◆ **TO DO**: Across the entries below, how many lines have the word "moderne" in them? Respond with only the number.

=== Begin Enclosure ===

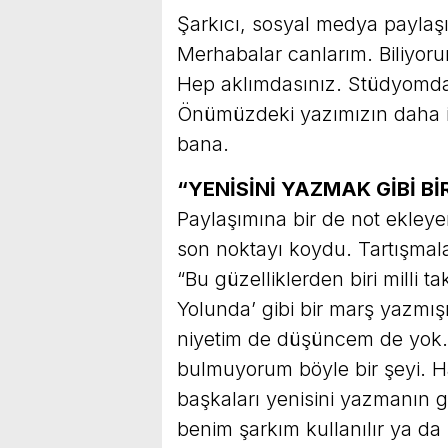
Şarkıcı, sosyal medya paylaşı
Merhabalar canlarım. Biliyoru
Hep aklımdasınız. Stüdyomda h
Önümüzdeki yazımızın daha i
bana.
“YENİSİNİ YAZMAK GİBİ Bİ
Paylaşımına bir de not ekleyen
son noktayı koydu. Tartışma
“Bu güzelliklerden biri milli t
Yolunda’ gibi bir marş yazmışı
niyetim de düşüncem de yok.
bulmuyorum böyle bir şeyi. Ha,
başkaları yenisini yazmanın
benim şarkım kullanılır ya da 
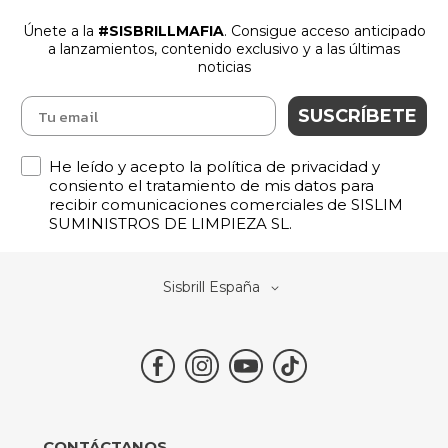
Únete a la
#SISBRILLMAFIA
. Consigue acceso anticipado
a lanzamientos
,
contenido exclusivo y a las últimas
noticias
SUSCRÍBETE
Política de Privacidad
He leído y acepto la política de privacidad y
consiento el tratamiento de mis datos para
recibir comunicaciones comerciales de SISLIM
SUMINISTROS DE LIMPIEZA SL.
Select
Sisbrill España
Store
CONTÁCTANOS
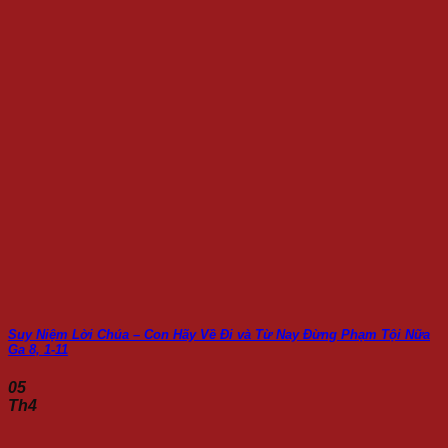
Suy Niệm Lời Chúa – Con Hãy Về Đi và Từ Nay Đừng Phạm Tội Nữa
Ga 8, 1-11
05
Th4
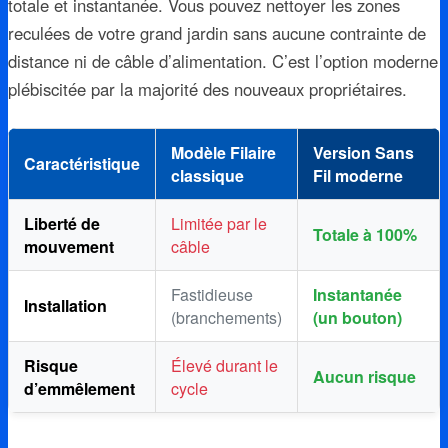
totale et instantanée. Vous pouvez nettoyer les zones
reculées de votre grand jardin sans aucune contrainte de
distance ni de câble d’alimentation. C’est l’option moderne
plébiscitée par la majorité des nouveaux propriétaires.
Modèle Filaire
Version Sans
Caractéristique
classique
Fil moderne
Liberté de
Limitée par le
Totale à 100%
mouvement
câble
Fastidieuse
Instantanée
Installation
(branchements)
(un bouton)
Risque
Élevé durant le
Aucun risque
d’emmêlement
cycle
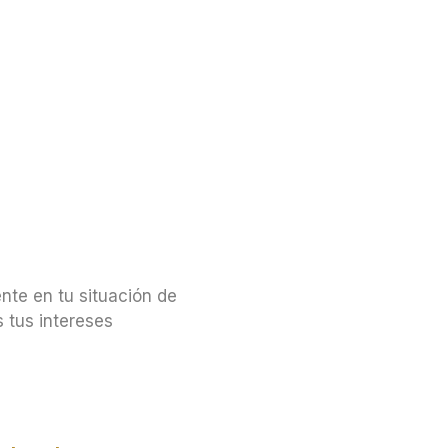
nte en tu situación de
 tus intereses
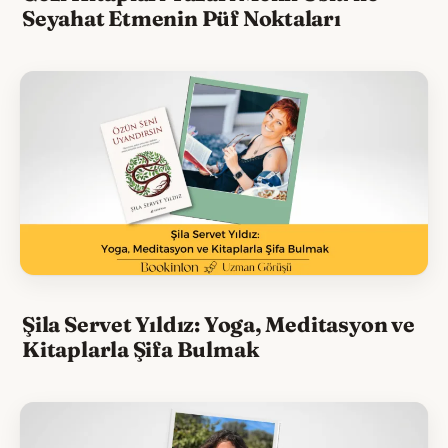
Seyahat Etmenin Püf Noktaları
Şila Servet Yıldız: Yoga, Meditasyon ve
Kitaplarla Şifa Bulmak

=== End Enclosure ===

◆ **TASK ANSWER**: 2